═══ The data
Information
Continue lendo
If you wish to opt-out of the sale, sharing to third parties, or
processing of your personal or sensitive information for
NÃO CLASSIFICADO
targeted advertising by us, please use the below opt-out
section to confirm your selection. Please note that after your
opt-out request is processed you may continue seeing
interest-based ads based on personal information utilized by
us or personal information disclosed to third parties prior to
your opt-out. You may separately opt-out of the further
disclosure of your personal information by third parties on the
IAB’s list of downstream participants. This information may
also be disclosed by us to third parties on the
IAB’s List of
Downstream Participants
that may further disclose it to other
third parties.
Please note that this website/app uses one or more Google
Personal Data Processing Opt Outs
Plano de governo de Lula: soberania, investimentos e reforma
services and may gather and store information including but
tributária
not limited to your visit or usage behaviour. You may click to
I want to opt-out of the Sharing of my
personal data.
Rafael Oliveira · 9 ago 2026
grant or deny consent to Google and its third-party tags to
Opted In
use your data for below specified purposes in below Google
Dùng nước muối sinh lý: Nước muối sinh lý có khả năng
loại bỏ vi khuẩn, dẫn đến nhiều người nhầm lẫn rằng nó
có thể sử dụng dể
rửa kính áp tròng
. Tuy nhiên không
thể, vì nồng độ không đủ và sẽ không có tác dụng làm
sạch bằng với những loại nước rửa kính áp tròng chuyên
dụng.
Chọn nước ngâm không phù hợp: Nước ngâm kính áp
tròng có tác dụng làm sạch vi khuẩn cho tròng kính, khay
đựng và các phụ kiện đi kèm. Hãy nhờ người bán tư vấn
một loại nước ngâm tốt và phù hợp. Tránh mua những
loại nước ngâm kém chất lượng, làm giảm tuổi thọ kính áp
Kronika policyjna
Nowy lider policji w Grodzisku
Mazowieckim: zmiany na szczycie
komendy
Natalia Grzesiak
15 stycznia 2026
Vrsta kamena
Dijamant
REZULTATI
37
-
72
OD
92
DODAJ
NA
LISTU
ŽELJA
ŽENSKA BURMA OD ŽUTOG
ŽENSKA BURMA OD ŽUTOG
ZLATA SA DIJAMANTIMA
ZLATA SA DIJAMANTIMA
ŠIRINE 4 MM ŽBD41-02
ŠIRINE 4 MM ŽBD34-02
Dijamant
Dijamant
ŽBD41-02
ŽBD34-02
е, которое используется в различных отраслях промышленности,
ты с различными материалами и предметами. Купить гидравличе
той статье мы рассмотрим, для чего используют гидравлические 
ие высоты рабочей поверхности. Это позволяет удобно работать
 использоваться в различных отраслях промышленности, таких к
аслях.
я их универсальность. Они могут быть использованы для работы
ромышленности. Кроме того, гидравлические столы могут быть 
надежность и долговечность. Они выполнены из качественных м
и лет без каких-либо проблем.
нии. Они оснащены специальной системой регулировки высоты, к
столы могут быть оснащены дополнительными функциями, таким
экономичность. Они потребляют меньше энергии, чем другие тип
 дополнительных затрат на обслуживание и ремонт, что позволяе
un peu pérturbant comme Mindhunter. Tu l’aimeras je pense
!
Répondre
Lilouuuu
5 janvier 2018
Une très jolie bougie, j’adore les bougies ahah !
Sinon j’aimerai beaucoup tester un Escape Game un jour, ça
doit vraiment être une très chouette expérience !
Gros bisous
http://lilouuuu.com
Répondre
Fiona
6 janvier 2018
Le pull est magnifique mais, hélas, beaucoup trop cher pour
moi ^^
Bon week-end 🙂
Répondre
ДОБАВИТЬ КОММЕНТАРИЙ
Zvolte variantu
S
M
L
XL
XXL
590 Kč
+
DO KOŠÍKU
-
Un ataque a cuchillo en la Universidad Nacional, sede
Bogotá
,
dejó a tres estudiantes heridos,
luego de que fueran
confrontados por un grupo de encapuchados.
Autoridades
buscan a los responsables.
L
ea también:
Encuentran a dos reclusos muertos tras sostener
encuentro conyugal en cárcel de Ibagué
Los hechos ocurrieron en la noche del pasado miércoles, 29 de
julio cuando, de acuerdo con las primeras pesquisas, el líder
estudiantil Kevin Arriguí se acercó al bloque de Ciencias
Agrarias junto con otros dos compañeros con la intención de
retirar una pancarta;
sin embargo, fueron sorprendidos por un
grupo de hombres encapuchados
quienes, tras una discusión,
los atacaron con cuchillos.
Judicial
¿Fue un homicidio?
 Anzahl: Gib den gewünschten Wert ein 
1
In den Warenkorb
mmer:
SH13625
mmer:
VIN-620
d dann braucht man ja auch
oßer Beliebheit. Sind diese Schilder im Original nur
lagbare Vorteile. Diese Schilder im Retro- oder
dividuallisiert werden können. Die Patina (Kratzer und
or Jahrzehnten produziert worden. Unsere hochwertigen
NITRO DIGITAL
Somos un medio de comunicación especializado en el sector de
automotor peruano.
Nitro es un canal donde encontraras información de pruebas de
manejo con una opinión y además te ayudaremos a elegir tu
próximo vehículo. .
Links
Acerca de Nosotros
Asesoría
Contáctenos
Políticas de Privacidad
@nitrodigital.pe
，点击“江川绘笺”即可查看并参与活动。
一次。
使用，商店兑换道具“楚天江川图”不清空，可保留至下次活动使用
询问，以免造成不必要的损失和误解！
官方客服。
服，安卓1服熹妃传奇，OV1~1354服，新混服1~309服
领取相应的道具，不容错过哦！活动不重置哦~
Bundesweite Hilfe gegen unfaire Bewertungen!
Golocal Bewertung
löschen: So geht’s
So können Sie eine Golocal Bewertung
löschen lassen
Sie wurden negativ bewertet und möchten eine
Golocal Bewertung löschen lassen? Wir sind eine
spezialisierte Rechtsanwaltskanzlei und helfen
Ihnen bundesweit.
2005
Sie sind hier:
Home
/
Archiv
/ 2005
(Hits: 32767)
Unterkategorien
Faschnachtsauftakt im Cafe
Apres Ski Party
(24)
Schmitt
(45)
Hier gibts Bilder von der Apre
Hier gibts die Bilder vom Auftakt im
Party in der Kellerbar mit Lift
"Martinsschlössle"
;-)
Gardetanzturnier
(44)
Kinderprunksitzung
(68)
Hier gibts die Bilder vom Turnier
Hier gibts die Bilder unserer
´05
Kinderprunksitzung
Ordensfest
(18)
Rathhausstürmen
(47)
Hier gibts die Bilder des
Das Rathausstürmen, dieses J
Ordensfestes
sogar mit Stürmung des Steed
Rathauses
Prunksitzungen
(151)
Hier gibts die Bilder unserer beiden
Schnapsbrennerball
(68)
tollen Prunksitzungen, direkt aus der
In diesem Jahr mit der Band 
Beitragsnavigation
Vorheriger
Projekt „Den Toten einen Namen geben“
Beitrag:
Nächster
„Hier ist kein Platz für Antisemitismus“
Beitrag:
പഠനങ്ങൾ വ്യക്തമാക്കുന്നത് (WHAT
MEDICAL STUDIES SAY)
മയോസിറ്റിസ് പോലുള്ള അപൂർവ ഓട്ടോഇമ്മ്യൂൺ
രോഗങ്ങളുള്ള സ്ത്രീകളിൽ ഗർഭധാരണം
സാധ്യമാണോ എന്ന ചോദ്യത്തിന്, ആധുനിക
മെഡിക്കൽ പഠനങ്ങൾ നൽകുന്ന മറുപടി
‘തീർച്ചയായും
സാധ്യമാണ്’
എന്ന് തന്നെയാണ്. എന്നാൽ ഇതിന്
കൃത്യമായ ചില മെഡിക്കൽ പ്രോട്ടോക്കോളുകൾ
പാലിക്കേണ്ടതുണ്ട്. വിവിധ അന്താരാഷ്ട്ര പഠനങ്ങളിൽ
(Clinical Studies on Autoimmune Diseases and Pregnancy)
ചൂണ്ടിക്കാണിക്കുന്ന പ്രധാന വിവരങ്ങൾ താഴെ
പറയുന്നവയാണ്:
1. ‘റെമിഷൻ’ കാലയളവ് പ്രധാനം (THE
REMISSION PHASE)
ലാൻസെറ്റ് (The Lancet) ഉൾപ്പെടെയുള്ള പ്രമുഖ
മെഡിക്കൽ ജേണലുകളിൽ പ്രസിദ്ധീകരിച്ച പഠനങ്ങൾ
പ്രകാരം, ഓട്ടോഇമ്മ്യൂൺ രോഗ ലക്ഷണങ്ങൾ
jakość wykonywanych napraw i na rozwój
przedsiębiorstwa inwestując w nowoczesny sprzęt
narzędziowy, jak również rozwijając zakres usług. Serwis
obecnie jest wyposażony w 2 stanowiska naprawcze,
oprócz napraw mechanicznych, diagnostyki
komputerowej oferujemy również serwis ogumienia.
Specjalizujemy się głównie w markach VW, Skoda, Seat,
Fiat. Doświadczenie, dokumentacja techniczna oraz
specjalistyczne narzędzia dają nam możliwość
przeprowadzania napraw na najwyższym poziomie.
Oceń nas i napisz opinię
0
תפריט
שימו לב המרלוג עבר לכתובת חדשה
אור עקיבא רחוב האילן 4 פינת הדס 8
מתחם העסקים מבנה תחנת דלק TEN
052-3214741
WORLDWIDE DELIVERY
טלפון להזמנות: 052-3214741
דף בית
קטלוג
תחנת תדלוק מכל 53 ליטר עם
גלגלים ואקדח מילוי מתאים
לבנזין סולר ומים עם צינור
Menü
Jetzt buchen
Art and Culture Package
══════
• **To do**
Respond with the exact lines running from the one that contains "jakość wykonywanych napraw i na rozwój" through the last line of the data above, and no other lines.

• **Response to this exercise**
jakość wykonywanych napraw i na rozwój
przedsiębiorstwa inwestując w nowoczesny sprzęt
narzędziowy, jak również rozwijając zakres usług. Serwis
obecnie jest wyposażony w 2 stanowiska naprawcze,
oprócz napraw mechanicznych, diagnostyki
komputerowej oferujemy również serwis ogumienia.
Specjalizujemy się głównie w markach VW, Skoda, Seat,
Fiat. Doświadczenie, dokumentacja techniczna oraz
specjalistyczne narzędzia dają nam możliwość
przeprowadzania napraw na najwyższym poziomie.
Oceń nas i napisz opinię
0
תפריט
שימו לב המרלוג עבר לכתובת חדשה
אור עקיבא רחוב האילן 4 פינת הדס 8
מתחם העסקים מבנה תחנת דלק TEN
052-3214741
WORLDWIDE DELIVERY
טלפון להזמנות: 052-3214741
דף בית
קטלוג
תחנת תדלוק מכל 53 ליטר עם
גלגלים ואקדח מילוי מתאים
לבנזין סולר ומים עם צינור
Menü
Jetzt buchen
Art and Culture Package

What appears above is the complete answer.